Amnesty Programme Yet to Achieve Its Objective, Gov Diri Tells FG

Olusegun Osahon in Yenagoa

Bayelsa State Governor, Senator Douye Diri, has appealed to the federal government to jettison any plan to end the Presidential Amnesty Programme (PAP), saying the programme has not achieved its objectives.
Diri who insisted that PAP is yet to achieve its mandate argued that even the disarmament phase of the scheme has not been fully realised as arms and ammunition remained in the wrong hands in the Niger Delta.


The governor, who spoke when he received the Interim Administrator, PAP, Major-General Barry Ndiomu (rtd), in Government House, Yenagoa, warned that any attempt to shut down the programme would plunge the region into another round of unrest.


He said: “The amnesty programme has three legs. The first is disarmament, a process, said to be completed; then the demobilisation leg and finally, the reintegration leg. On the issue of disarmament, can we completely convince ourselves that we have been able to completely disarm the Niger Delta of armaments in our region?
“So, while we are in the final stage of reintegration, you and I know that within our Niger Delta, we still have very many arms, non-state actors have arms, well that has been said to be completed but I like to state clearly here that the process is not 100 per cent completed.


“Now I will like to look more at the issue of reintegration. The reintegration is more like a continuous process of building human capacity and for you to continue to build human capacity, it follows that the amnesty programme must be on and I’m happy while listening to you that you have already taken that up.


“It will be wrong for anybody at this point to bring the amnesty programme to a close. That will amount to being insensitive to what is going on in the region.”
While acknowledging that the federal government has soft-pedalled in its decision to shut down the programme, Diri said the best gift the government could give to the Niger Delta people is to allow the continuity of PAP.
The governor urged Ndiomu to deal with the challenges in the programme and write his name in gold, insisting that the problems are huge enough to contemplate closing the scheme.


“Let me use this opportunity of your courtesy call to call on the federal government that the best thing and the best gift to the Niger Delta is to continue to support and keep the Presidential Amnesty Programme going.


“If you have come and found certain challenges, we know you have the capacity to confront those challenges. Whatever you can do to ensure that the Amnesty programme will continue to exist, please do them and let our people be the final beneficiaries of this programme,” Diri explained.
The governor called on Ndiomu to avoid the temptation of politicising the amnesty office, saying that before the birth of the All Progressives Congress (APC) and the Peoples Democratic Party (PDP), the people were the same.


He said: “I’ve always reminded us that before APC and PDP, we were the same people.
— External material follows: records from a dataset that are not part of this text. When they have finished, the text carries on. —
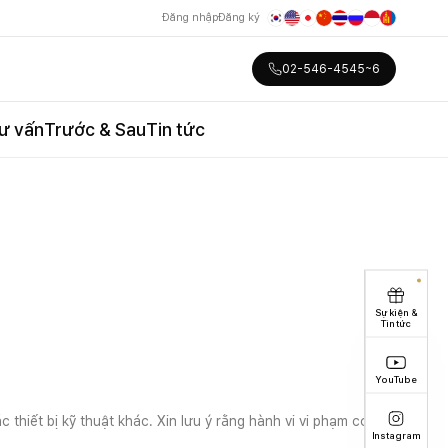
Đăng nhập
Đăng ký
02-546-4545~6
ư vấn
Trước & Sau
Tin tức
Sự kiện &
Tin tức
YouTube
 thiết bị kỹ thuật khác. Xin lưu ý rằng hành vi vi phạm có thể
Instagram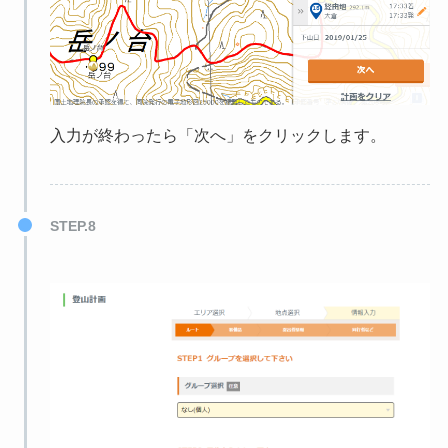
入力が終わったら「次へ」をクリックします。
STEP.8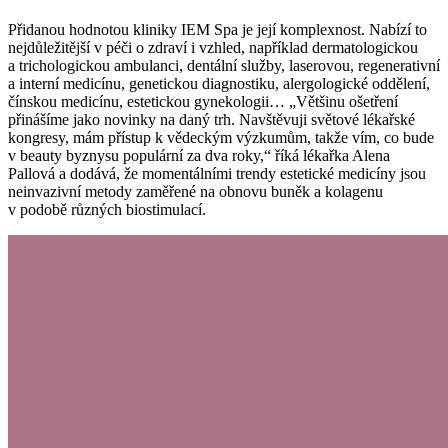
Přidanou hodnotou kliniky IEM Spa je její komplexnost. Nabízí to
nejdůležitější v péči o zdraví i vzhled, například dermatologickou
a trichologickou ambulanci, dentální služby, laserovou, regenerativní
a interní medicínu, genetickou diagnostiku, alergologické oddělení,
čínskou medicínu, estetickou gynekologii… „Většinu ošetření
přinášíme jako novinky na daný trh. Navštěvuji světové lékařské
kongresy, mám přístup k vědeckým výzkumům, takže vím, co bude
v beauty byznysu populární za dva roky,“ říká lékařka Alena
Pallová a dodává, že momentálními trendy estetické medicíny jsou
neinvazivní metody zaměřené na obnovu buněk a kolagenu
v podobě různých biostimulací.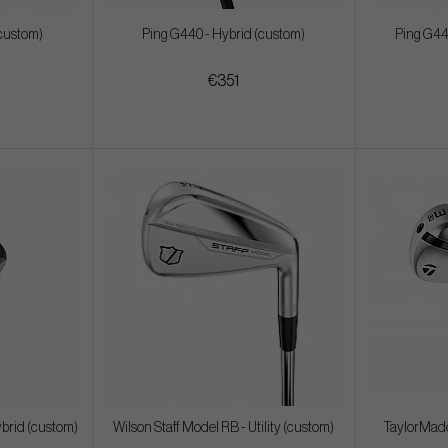
(custom)
Ping G440 - Hybrid (custom)
Ping G44
€351
ybrid (custom)
Wilson Staff Model RB - Utility (custom)
TaylorMade 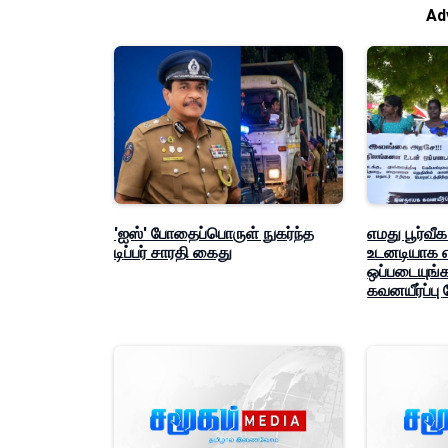
Ad
'ஐஸ்' போதைப்பொருள் நுகர்ந்த
எமது பூர்வ
டிப்பர் சாரதி கைது
உடனடியாக எ
ஒப்படையுங்க
கவனயீர்ப்பு 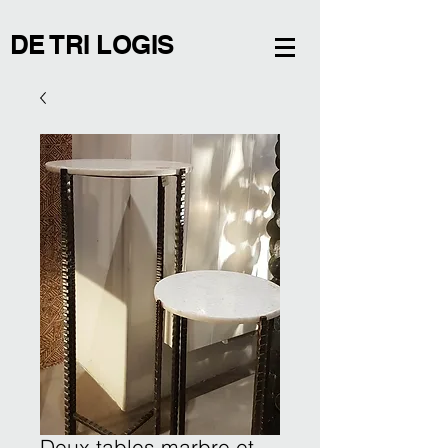
DE TRI LOGIS
Deux tables marbre et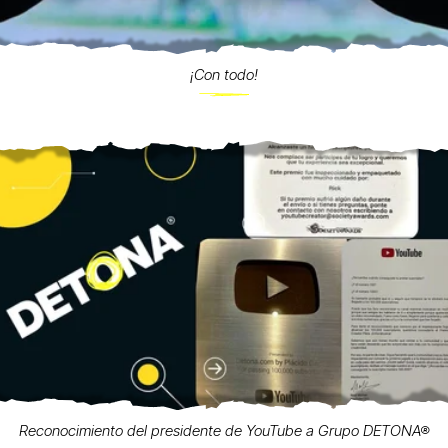
¡Con todo!
Reconocimiento del presidente de YouTube a Grupo DETONA®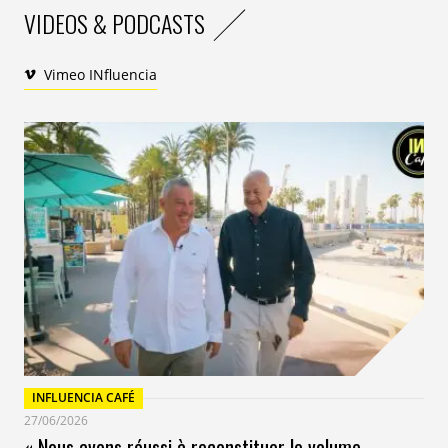
VIDEOS & PODCASTS
Vimeo INfluencia
INFLUENCIA CAFÉ
27/06/2026
« Nous avons réussi à reconstituer le volume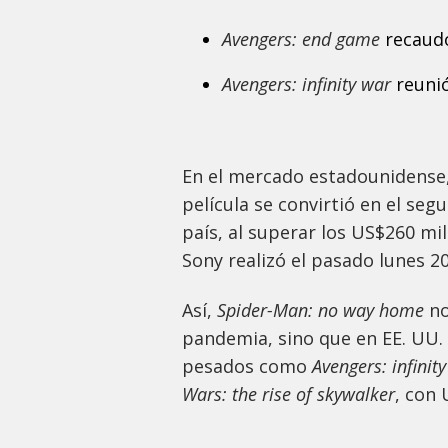
Avengers: end game
recaudó
Avengers: infinity war
reunió
En el mercado estadounidense,
película se convirtió en el seg
país, al superar los US$260 mi
Sony realizó el pasado lunes 2
Así,
Spider-Man: no way home
no
pandemia, sino que en EE. UU.
pesados como
Avengers: infinit
Wars: the rise of skywalker
, con 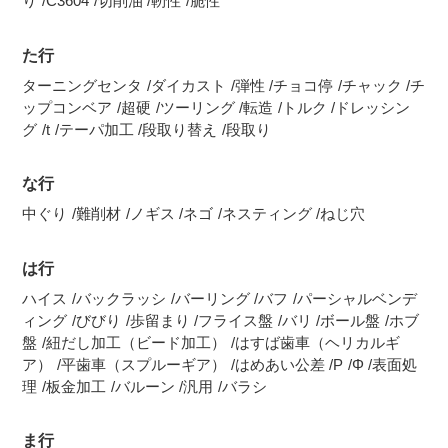
り
C3604
切削油
靭性
脆性
た行
ターニングセンタ
ダイカスト
弾性
チョコ停
チャック
チ
ップコンベア
超硬
ツーリング
転造
トルク
ドレッシン
グ
t
テーパ加工
段取り替え
段取り
な行
中ぐり
難削材
ノギス
ネゴ
ネスティング
ねじ穴
は行
ハイス
バックラッシ
バーリング
バフ
パーシャルベンデ
ィング
びびり
歩留まり
フライス盤
バリ
ボール盤
ホブ
盤
紐だし加工（ビード加工）
はすば歯車（ヘリカルギ
ア）
平歯車（スプルーギア）
はめあい公差
P
Φ
表面処
理
板金加工
バルーン
汎用
バラシ
ま行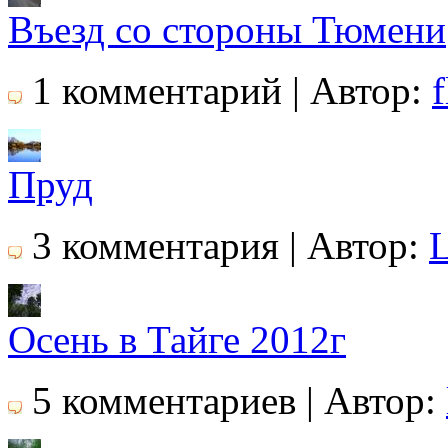
Въезд со стороны Тюмени
1 комментарий | Автор:
f
Пруд
3 комментария | Автор:
Осень в Тайге 2012г
5 комментариев | Автор:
Those, who sacrificed their lives, as Boro did, didn’t do that for political reasons and therefore, I’ll like to call on you not to politicise the amnesty programme”.
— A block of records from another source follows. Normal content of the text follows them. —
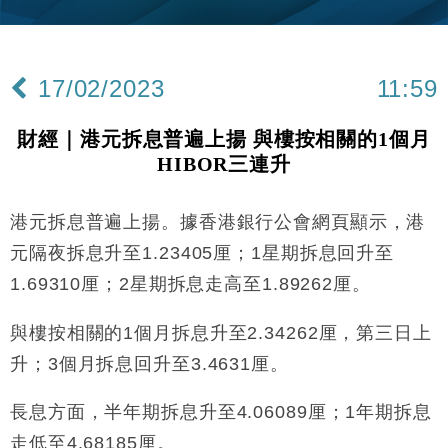
18:15
定高消費客群
財經｜本港6月零售額連升14個月 珠寶鐘錶銷售升勢
17:40
最強
17/02/2023
11:59
財經｜滙控重啟最多10億美元回購 派息比率目標維持
16:33
50%
財經｜港元拆息普遍上揚 與樓按相關的1個月
財經｜SHEIN傳最快8月中招股 估值料降至400億美
15:11
HIBOR三連升
元以下
本地｜HK Express推飛行套票 兩程低至448元加2元
13:49
可多飛一程
港元拆息普遍上揚。據香港銀行公會網頁顯示，港
地產｜大酒店中期轉賺2300萬元 斥21億翻新香港及
14:50
元隔夜拆息升至1.23405厘；1星期拆息回升至
東京半島
1.69310厘；2星期拆息走高至1.89262厘。
國際｜特朗普赴洛杉磯高球場活動前 男子攜槍彈被捕
13:12
與樓按相關的1個月拆息升至2.34262厘，第三日上
財經｜香港7月PMI回落至51 企業擴張放慢兼縮減人
12:30
升；3個月拆息回升至3.4631厘。
手
財經｜黑石傳再籌逾360億美元 支援Anthropic租用
11:40
長息方面，半年期拆息升至4.06089厘；1年期拆息
Google晶片
走低至4.68185厘。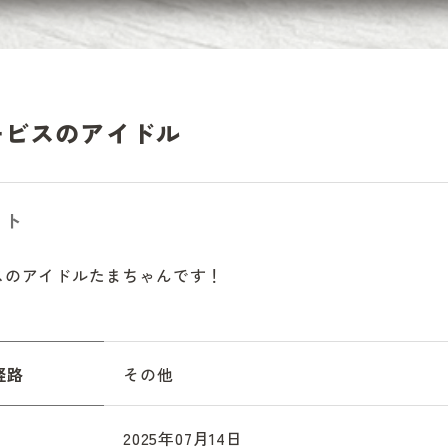
ービスのアイドル
ット
スのアイドルたまちゃんです！
経路
その他
2025年07月14日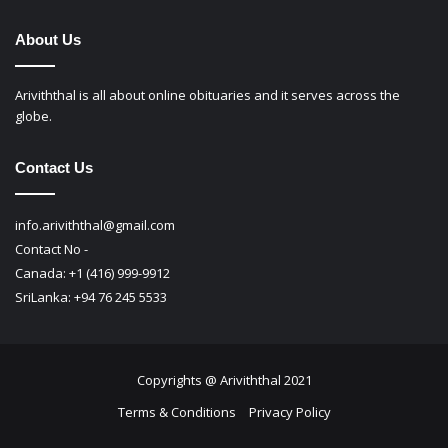
About Us
Ariviththal is all about online obituaries and it serves across the
globe.
Contact Us
info.ariviththal@gmail.com
Contact No -
Canada: +1 (416) 999-9912
SriLanka: +94 76 245 5533
Copyrights @ Ariviththal 2021
Terms & Conditions
Privacy Policy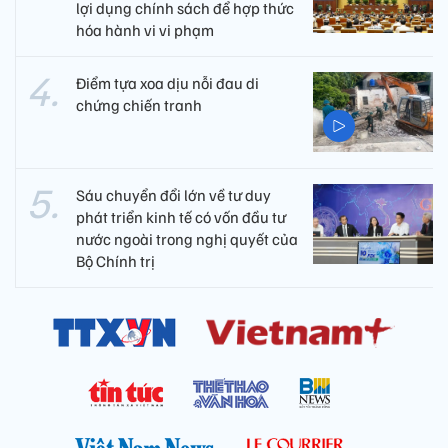
lợi dụng chính sách để hợp thức
hóa hành vi vi phạm
Điểm tựa xoa dịu nỗi đau di
chứng chiến tranh
Sáu chuyển đổi lớn về tư duy
phát triển kinh tế có vốn đầu tư
nước ngoài trong nghị quyết của
Bộ Chính trị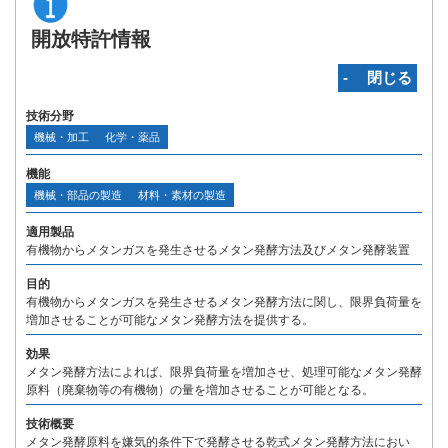
開放特許情報
‐ 閉じる
技術分野
機械・加工
化学・薬品
機能
機械・部品の製造
材料・素材の製造
適用製品
有機物からメタンガスを発生させるメタン発酵方法及びメタン発酵装置
目的
有機物からメタンガスを発生させるメタン発酵方法に関し、限界負荷量を
増加させることが可能なメタン発酵方法を提供する。
効果
メタン発酵方法によれば、限界負荷量を増加させ、処理可能なメタン発酵
原料（廃棄物等の有機物）の量を増加させることが可能となる。
技術概要
メタン発酵原料を嫌気的条件下で発酵させる乾式メタン発酵方法におい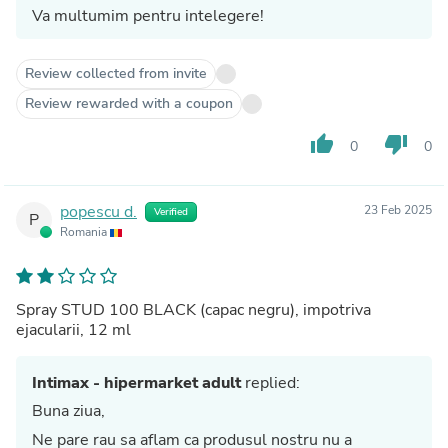
Va multumim pentru intelegere!
Review collected from invite
Review rewarded with a coupon
thumb_up
thumb_down
0
0
popescu d.
23 Feb 2025
Verified
P
Romania
Spray STUD 100 BLACK (capac negru), impotriva
ejacularii, 12 ml
Intimax - hipermarket adult
replied:
Buna ziua,
Ne pare rau sa aflam ca produsul nostru nu a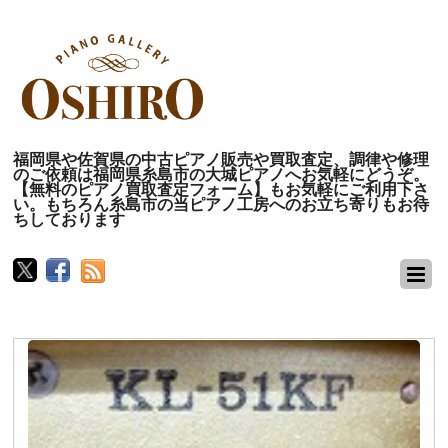
福岡県や佐賀県の中古ピアノ販売や買取査定、調律や修理
のご依頼は福岡県糸島市の大城ピアノへお気軽にどうぞ。
【無料のピアノ買取査定フォーム】もお気軽にご利用下さ
い。もちろん糸島市の当ピアノ工房へのお立ち寄りもお待
ちしております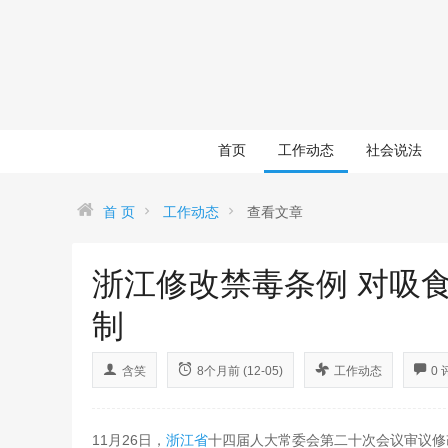
首页
工作动态
社会说法
首 页
工作动态
查看文章
浙江修改禁毒条例 对吸
制
含笑
8个月前 (12-05)
工作动态
0 
11月26日，
浙江省
十四届人大常委会第二十次会议审议修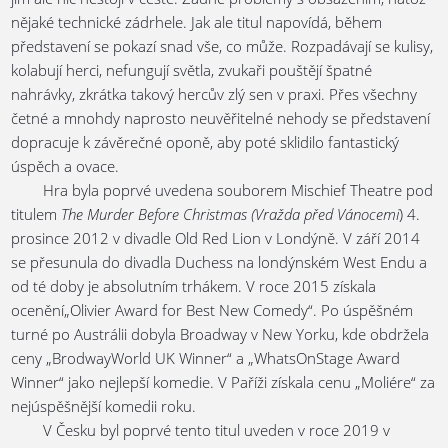
nějaké technické zádrhele. Jak ale titul napovídá, během
představení se pokazí snad vše, co může. Rozpadávají se kulisy,
kolabují herci, nefungují světla, zvukaři pouštějí špatné
nahrávky, zkrátka takový hercův zlý sen v praxi. Přes všechny
četné a mnohdy naprosto neuvěřitelné nehody se představení
dopracuje k závěrečné oponě, aby poté sklidilo fantastický
úspěch a ovace.
Hra byla poprvé uvedena souborem Mischief Theatre pod
titulem
The Murder Before Christmas (Vražda před Vánocemi
) 4.
prosince 2012 v divadle Old Red Lion v Londýně. V září 2014
se přesunula do divadla Duchess na londýnském West Endu a
od té doby je absolutním trhákem. V roce 2015 získala
ocenění„Olivier Award for Best New Comedy“. Po úspěšném
turné po Austrálii dobyla Broadway v New Yorku, kde obdržela
ceny „BrodwayWorld UK Winner“ a „WhatsOnStage Award
Winner“ jako nejlepší komedie. V Paříži získala cenu „Moliére“ za
nejúspěšnější komedii roku.
V Česku byl poprvé tento titul uveden v roce 2019 v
Diri observed that Ndiomu was the third person from Bayelsa to man the amnesty office and appealed to him to carry the state along in all his activities to avoid regrets.

Diri frowned at the domicile of the amnesty programme in Abuja, revealing that his administration had donated a parcel of land to erect a befitting office for the scheme and bring it home.
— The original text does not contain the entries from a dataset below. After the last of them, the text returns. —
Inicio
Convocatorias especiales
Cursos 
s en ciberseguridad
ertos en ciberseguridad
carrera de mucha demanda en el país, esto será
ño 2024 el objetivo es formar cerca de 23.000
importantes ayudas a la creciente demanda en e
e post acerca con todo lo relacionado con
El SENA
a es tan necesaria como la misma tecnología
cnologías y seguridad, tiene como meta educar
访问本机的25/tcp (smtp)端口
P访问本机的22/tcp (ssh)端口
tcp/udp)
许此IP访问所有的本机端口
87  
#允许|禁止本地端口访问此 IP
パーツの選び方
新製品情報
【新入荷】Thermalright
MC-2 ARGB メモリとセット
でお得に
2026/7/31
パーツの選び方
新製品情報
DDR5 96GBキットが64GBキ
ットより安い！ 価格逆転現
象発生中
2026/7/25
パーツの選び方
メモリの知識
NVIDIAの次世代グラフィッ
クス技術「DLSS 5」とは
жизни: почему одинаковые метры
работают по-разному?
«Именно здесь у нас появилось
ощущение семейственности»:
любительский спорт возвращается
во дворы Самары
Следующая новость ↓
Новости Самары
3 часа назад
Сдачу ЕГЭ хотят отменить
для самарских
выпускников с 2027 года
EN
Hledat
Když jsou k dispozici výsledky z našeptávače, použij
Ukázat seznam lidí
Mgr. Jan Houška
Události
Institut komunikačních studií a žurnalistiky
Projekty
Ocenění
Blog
“The amnesty programme as it operates today is more of Abuja. It’s almost an alien programme to our people, except people who will visit your offices in Abuja and I’ll like to call on you to ensure that the headquarters of the amnesty programme is sited in Yenagoa, Bayelsa state. To this end, the state government has already donated a parcel of land for that purpose,” he added.

On the ongoing clean-up of Ogoni, the governor noted what he described as the snail-paced movement of the programme and reminded the federal government that many areas of the Niger Delta needed remediation.